ヒールを履く元気はなく、スニーカーに黒のスキニーとアイボリーのパーカー。顔面にはきっと生気がないはずた。
聞こえてくる楽しそうな雑音と、着飾ったオシャレな人々。
間違いなく場違いだ。
ちょっとその辺のコンビニ行くね、みたいなノリで電車に乗って来てしまったことを後悔しても、もう今更。仕方ない。
(だってさぁ〜仕事量ヤバいわ、瀬古は腹立つわ……)
事務の仕事をしつつ、昼からは瀬古や木下、そして山内から引き継ぎをされ。
合間に瀬古との口喧嘩……を、繰り返した一週間は思いのほか、ほのりの体力と気力を奪っていた。
(偉そうなこと言っといてこれだからな……瀬古にも言われたい放題になるんだわ)
「あれ!? 吉川さん!」
そんなほのりの気怠い身体が、ピンと張り詰める。

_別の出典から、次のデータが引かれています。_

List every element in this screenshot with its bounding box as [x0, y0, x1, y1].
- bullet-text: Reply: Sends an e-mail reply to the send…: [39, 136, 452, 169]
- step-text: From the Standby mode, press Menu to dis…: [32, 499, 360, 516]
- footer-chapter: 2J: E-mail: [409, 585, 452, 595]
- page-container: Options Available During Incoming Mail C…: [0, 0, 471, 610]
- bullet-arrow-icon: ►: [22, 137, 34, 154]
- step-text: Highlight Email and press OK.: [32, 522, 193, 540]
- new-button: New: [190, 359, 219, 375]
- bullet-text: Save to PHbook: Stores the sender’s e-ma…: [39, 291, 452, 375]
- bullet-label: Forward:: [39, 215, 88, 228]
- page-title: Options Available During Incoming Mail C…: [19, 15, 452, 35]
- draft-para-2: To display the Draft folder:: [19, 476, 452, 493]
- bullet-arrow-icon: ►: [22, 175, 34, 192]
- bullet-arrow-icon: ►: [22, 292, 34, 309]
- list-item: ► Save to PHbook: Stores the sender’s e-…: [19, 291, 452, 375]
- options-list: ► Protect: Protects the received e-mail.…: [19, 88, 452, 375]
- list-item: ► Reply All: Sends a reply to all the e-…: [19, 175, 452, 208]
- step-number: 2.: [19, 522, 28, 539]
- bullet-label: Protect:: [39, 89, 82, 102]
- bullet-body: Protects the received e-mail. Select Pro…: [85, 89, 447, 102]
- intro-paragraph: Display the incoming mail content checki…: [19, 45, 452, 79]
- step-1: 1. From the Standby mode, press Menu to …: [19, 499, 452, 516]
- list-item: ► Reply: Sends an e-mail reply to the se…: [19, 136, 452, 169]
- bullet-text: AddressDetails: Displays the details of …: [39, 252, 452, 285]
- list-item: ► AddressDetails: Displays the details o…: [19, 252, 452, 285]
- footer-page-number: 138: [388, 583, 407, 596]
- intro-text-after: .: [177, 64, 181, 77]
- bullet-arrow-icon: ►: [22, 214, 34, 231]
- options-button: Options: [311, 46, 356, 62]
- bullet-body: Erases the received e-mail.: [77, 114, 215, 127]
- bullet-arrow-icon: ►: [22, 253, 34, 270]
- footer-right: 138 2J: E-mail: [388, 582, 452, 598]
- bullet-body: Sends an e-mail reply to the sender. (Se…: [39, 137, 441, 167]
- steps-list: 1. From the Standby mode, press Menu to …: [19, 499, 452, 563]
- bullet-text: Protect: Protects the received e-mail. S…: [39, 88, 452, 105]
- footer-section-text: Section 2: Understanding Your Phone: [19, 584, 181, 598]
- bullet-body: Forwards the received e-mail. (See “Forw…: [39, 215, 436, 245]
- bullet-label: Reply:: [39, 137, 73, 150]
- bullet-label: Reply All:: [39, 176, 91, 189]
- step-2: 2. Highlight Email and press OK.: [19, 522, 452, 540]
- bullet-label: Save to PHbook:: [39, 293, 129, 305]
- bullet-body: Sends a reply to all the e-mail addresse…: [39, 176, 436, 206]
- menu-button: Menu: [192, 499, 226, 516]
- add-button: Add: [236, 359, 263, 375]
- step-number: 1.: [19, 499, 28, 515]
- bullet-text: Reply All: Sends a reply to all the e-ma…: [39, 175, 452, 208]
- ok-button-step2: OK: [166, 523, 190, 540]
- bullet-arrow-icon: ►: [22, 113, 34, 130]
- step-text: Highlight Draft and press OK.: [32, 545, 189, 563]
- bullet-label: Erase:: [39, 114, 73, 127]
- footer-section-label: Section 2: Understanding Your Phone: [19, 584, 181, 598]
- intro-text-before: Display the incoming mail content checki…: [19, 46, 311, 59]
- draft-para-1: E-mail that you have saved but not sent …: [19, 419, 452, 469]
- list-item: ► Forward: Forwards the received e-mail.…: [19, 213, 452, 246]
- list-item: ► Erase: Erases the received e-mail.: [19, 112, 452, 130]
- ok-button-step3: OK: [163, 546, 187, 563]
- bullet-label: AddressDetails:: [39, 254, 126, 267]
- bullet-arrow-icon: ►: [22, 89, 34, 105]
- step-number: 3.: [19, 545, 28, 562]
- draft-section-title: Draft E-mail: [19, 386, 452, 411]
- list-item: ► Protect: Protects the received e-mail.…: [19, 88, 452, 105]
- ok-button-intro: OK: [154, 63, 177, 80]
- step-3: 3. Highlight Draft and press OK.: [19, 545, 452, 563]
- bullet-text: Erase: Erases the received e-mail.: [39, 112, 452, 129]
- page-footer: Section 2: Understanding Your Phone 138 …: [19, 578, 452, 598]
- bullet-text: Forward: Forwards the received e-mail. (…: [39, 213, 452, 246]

聞こえてきた声のせい。
「……え」
名前を呼ばれて振り返った。
嫌な予感。
寒いくらいなのに、背中を汗が流れる感覚。
(……ヤバい、ファンデしかしてない。服もヤバい、全部ヤバい)
ここ大阪で、ほのりを知る人物など限られているし……声を掛けてくれる人物など更に限られている。
「あ、ほらやっぱ。こんばんはー」
「こ、こんばんは……木下くん」
(あーもうほらねー!!)
予想どおりすぎて涙目だ。
黒いジャージにはよく見るスポーツブランドの名前が白字で控えめに入っている。
今からジムにでも行くのだろうかと、そんな格好だ。
長身に存在感のある長い脚。それでいて堀の深い日本人離れした顔面。
ジャージ姿だろうと目を引く。道ゆく人々の刺さる視線に気付いているのはほのりだけなのだろうか。